Extracted material:

────────────────────────────────────────

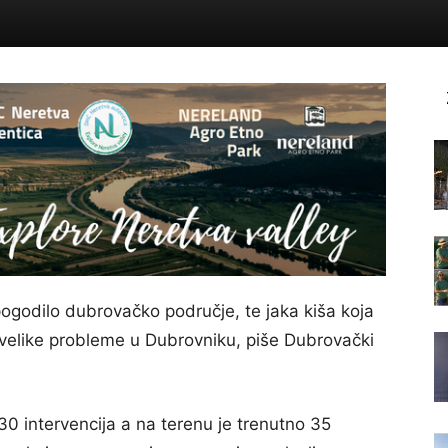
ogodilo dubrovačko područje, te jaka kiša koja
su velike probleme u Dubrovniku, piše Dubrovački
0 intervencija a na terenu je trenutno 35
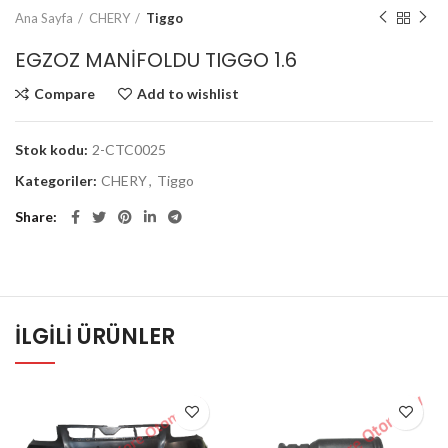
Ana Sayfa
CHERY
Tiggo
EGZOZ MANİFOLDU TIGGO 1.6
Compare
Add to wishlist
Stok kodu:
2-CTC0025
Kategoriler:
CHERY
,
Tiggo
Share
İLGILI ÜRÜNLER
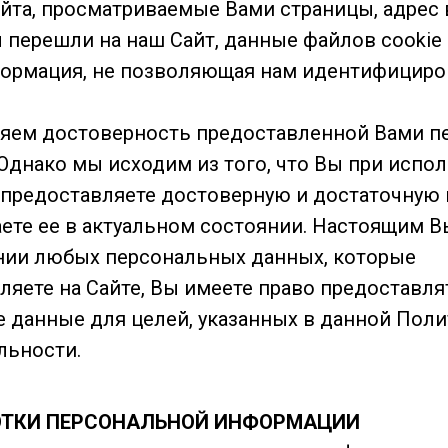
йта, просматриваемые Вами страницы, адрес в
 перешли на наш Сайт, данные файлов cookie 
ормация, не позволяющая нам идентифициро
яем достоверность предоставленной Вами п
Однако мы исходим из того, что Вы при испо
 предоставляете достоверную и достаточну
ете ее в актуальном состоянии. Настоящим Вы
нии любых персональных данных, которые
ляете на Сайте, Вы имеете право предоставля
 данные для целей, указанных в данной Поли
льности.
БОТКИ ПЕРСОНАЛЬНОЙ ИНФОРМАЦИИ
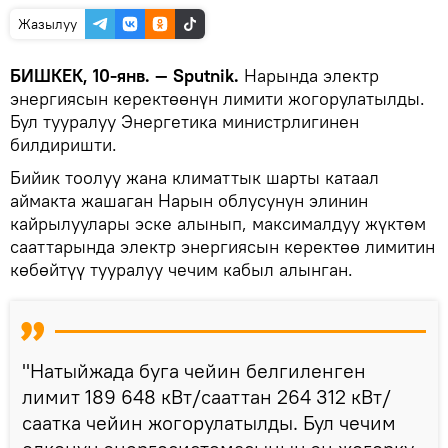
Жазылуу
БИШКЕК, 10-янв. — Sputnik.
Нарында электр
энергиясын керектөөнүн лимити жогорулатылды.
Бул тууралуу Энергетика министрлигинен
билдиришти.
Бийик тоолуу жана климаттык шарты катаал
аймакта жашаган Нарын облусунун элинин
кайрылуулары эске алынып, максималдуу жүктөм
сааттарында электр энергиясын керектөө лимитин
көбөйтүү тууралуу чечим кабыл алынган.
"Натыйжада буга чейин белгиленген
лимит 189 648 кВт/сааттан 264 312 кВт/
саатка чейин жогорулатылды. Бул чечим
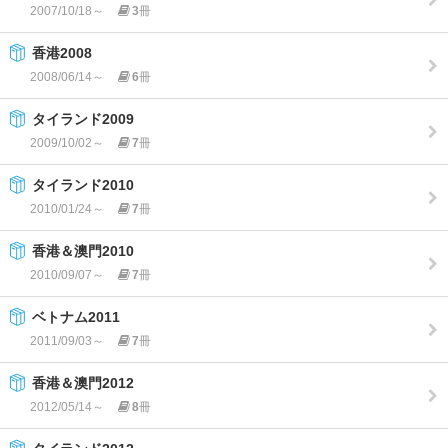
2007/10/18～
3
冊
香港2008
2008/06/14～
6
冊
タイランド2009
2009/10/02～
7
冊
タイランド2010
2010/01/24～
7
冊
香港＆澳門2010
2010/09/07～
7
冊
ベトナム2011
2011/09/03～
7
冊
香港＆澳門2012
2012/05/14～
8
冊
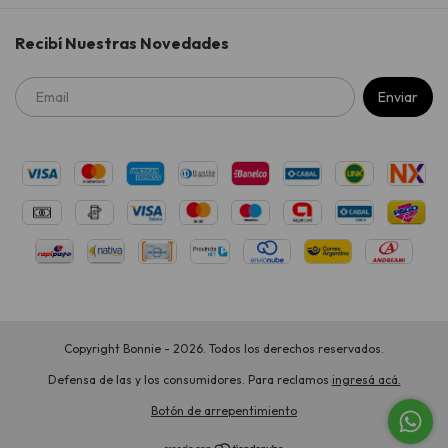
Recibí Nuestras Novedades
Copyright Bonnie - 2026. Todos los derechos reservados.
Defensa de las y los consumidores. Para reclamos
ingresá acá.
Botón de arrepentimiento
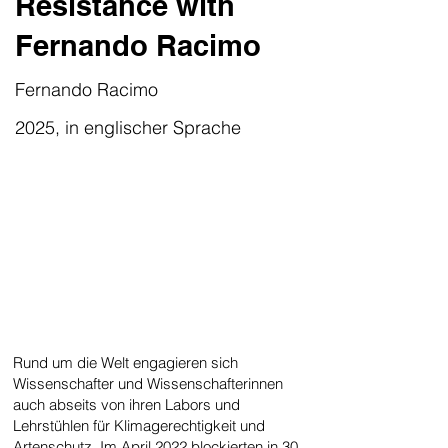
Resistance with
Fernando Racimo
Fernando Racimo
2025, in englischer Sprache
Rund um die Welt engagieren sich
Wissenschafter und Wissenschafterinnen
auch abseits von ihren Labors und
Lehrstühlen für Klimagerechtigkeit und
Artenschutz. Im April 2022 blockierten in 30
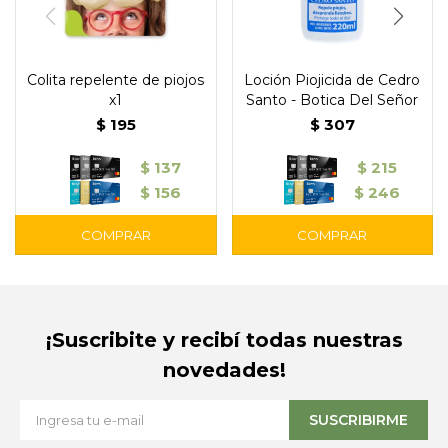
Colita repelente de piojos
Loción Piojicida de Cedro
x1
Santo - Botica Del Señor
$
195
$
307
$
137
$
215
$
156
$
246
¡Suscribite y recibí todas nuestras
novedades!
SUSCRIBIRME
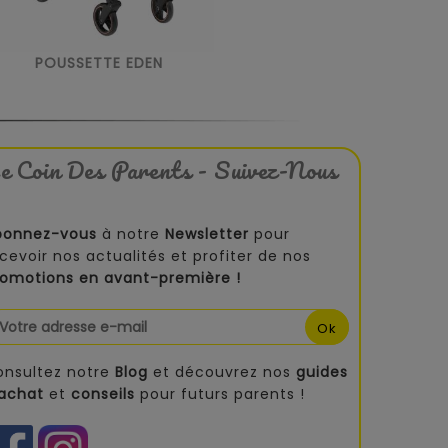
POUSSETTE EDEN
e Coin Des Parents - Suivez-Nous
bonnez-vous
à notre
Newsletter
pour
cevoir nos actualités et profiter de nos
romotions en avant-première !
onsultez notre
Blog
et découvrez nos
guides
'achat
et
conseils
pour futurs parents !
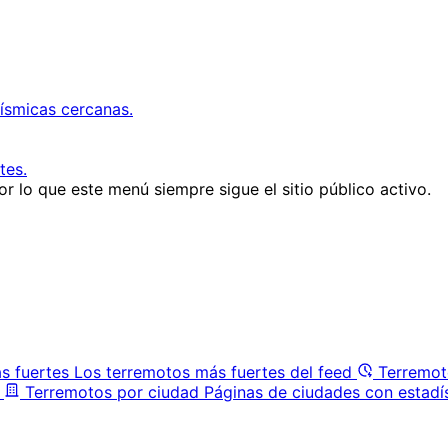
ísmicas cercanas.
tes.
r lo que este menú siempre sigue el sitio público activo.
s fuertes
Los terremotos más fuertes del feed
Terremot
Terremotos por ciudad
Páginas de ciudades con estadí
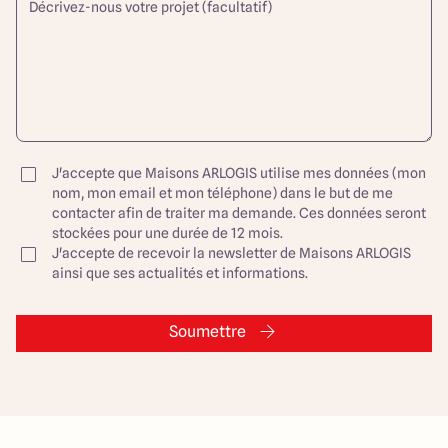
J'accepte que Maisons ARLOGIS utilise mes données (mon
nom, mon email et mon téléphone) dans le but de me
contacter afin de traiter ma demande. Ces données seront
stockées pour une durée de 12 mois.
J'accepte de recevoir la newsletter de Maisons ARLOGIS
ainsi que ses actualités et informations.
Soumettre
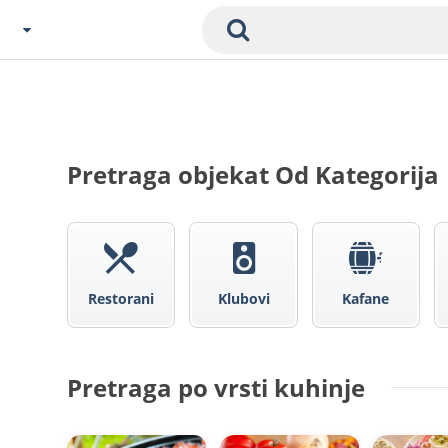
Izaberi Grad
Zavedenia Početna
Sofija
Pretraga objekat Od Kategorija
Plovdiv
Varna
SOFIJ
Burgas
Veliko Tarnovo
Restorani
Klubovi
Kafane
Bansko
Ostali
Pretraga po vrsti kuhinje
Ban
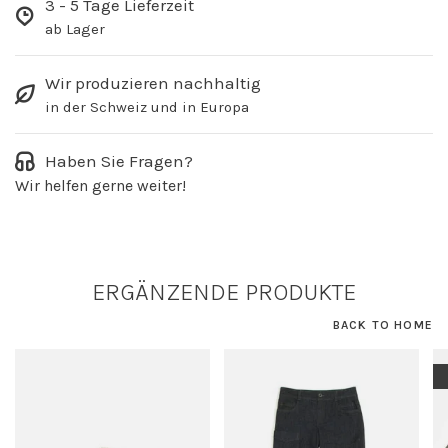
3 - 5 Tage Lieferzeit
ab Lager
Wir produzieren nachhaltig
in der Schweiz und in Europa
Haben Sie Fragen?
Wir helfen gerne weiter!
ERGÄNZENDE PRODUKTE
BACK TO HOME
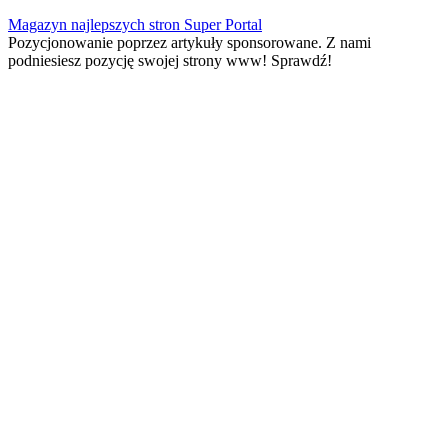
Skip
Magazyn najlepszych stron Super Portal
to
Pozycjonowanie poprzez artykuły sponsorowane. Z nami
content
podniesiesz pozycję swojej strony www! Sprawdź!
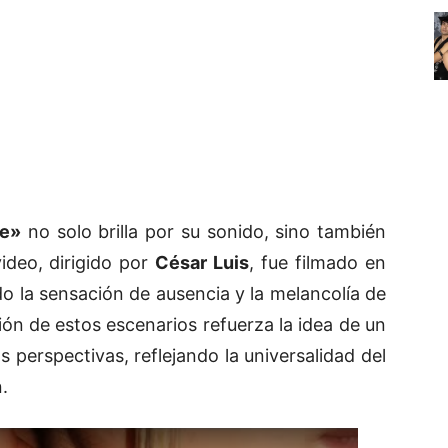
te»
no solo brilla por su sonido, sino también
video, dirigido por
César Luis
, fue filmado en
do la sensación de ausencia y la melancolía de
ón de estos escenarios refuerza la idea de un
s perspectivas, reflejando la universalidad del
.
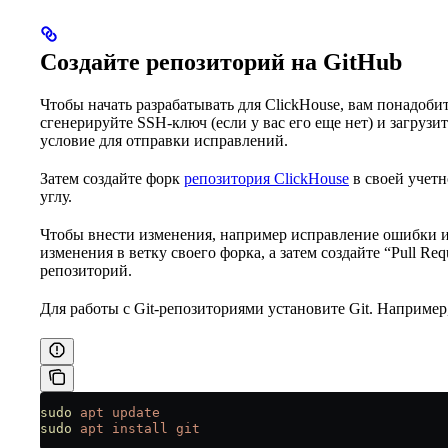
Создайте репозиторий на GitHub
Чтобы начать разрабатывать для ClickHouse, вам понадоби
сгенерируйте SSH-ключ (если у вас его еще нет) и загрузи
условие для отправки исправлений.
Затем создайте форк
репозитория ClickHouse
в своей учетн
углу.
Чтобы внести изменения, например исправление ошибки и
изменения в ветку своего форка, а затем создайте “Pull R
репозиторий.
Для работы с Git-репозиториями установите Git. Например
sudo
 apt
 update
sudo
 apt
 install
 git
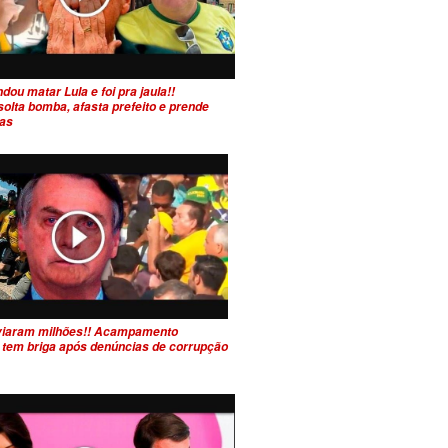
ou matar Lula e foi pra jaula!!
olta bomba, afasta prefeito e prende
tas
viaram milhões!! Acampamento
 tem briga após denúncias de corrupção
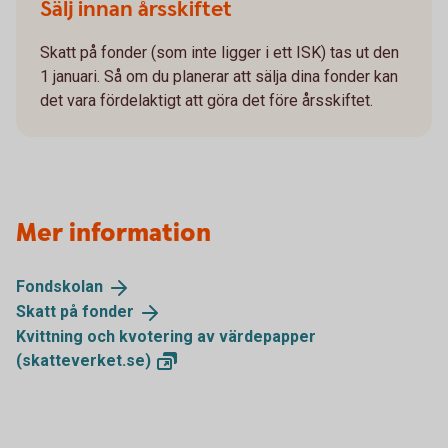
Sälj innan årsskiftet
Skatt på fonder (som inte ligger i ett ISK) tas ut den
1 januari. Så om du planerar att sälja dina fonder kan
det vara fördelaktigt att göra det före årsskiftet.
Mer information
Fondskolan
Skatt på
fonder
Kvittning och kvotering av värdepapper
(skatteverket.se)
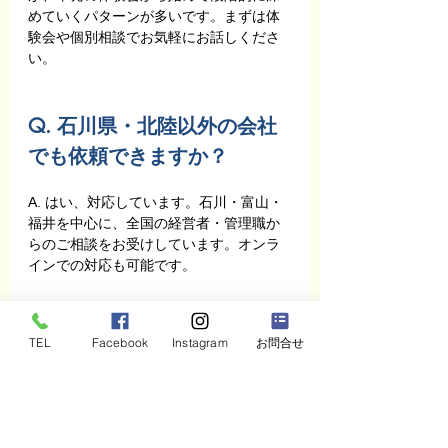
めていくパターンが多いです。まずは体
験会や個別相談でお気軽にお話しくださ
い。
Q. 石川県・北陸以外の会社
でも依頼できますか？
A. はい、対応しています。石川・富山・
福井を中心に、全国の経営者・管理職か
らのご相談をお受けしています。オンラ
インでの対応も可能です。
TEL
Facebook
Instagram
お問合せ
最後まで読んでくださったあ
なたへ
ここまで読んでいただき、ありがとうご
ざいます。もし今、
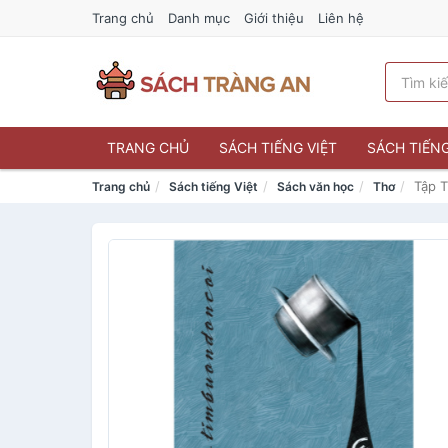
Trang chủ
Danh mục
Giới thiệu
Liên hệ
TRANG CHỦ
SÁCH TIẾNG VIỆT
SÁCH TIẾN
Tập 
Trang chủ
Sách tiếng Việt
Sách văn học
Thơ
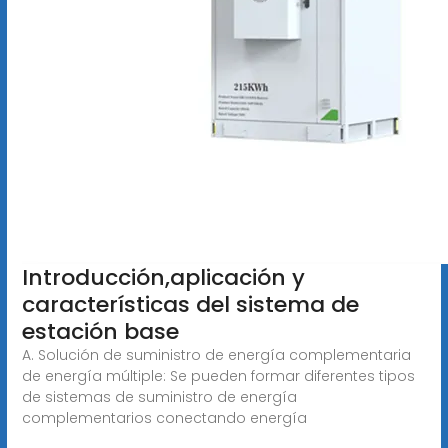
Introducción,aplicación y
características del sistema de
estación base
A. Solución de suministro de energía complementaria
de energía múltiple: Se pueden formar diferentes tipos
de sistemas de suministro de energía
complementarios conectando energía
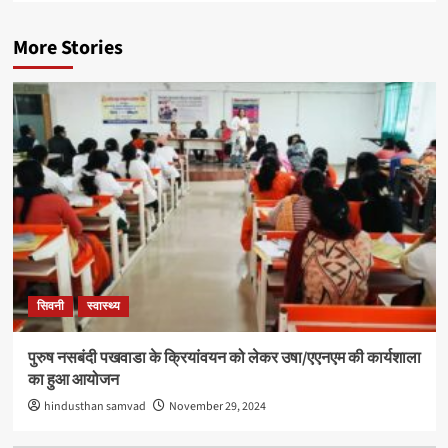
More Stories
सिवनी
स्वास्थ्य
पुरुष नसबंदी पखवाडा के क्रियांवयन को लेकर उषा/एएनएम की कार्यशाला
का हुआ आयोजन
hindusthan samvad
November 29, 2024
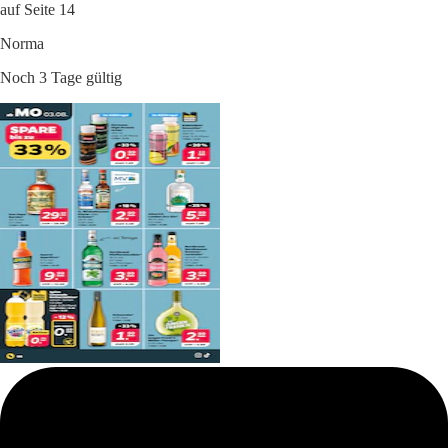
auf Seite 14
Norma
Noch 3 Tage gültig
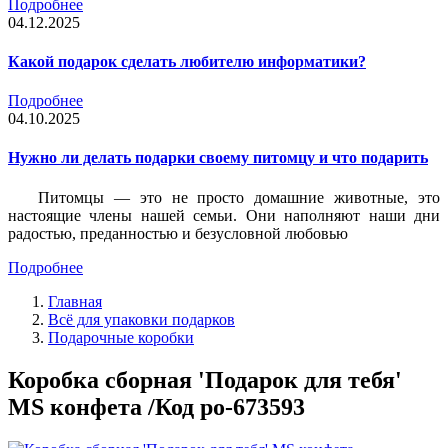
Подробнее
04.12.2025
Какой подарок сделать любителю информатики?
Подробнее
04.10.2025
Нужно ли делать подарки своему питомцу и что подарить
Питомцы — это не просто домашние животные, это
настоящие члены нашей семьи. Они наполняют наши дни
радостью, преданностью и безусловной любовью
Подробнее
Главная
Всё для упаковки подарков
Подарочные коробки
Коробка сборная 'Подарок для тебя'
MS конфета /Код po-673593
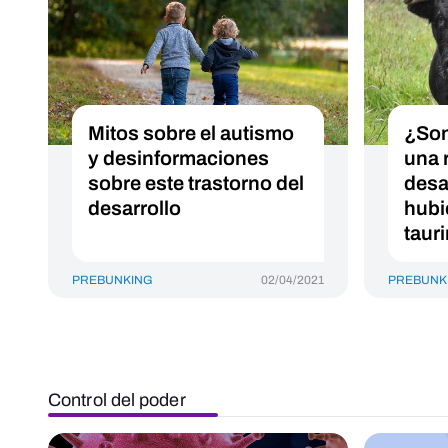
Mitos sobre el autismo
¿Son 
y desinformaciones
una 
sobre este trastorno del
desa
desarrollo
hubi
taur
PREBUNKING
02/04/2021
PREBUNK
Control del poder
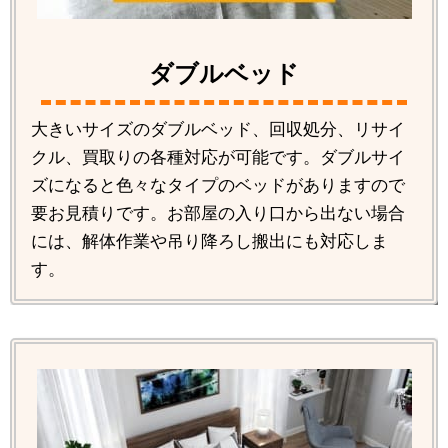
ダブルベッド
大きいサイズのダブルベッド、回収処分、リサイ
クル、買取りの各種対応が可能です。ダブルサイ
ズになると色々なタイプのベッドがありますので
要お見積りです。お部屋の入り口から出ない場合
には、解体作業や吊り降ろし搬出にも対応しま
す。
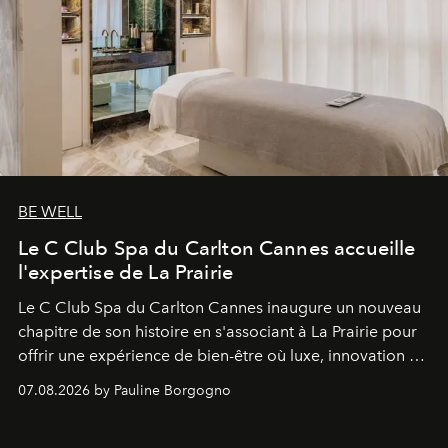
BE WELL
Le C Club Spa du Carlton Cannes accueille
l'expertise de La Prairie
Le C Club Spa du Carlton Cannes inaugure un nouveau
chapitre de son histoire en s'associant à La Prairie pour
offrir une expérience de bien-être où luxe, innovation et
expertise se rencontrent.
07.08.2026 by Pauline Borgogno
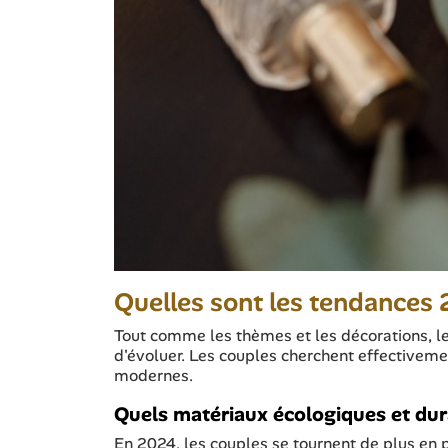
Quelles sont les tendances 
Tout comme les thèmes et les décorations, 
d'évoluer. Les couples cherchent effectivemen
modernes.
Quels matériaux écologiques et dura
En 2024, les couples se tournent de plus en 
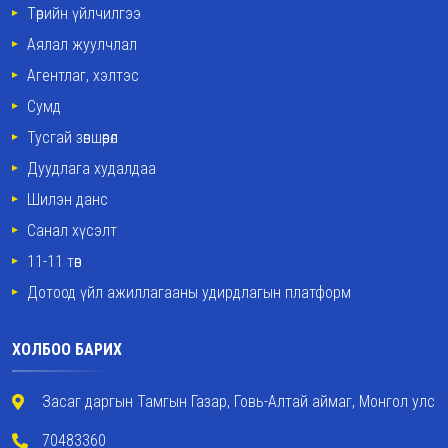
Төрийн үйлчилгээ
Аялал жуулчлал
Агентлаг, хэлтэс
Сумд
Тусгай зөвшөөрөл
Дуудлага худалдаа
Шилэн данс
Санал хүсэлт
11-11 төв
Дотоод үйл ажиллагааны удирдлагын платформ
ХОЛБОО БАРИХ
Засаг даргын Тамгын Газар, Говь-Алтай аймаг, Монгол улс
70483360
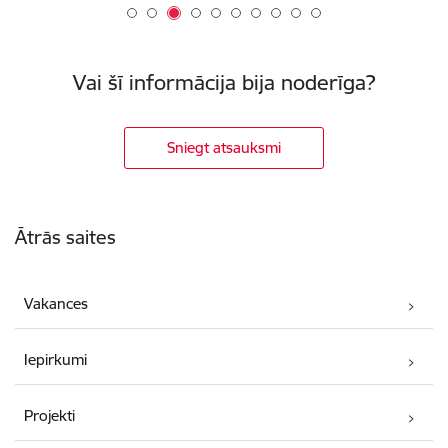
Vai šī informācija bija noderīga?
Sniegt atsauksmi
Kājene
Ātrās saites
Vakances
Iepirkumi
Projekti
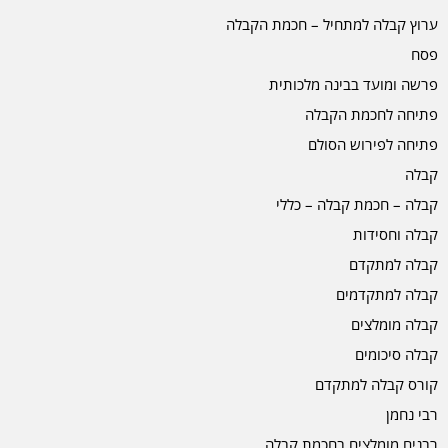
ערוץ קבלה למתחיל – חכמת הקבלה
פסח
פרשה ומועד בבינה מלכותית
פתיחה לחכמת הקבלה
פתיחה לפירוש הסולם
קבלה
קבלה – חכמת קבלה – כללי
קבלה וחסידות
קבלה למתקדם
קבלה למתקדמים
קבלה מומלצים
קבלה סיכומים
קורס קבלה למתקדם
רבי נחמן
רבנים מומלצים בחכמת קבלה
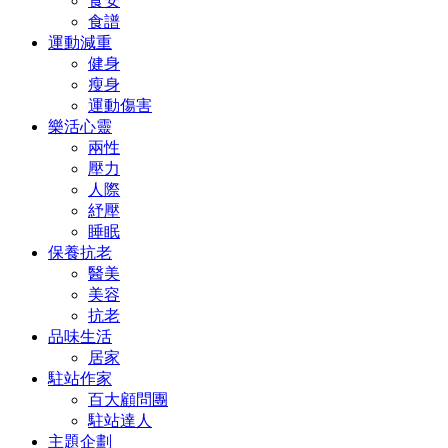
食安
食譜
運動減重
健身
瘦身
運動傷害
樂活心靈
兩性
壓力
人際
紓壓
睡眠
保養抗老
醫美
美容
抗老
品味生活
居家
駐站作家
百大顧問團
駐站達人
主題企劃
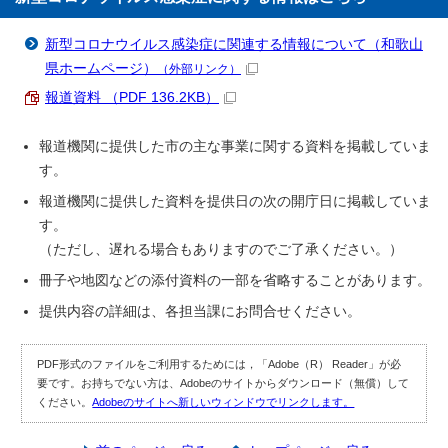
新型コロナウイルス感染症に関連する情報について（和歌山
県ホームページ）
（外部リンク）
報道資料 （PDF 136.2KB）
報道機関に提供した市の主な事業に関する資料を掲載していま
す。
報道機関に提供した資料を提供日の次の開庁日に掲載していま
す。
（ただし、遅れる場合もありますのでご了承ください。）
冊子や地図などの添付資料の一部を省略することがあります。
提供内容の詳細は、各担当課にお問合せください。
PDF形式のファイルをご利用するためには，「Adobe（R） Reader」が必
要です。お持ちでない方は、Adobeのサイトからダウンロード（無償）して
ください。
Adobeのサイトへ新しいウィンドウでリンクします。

────────────────────────────────────────

Instructions for the task:
All lines above in which the word "электр" occurs should be identified and copied.

Exercise response:
Нарында электр
сааттарында электр энергиясын керектөө лимитин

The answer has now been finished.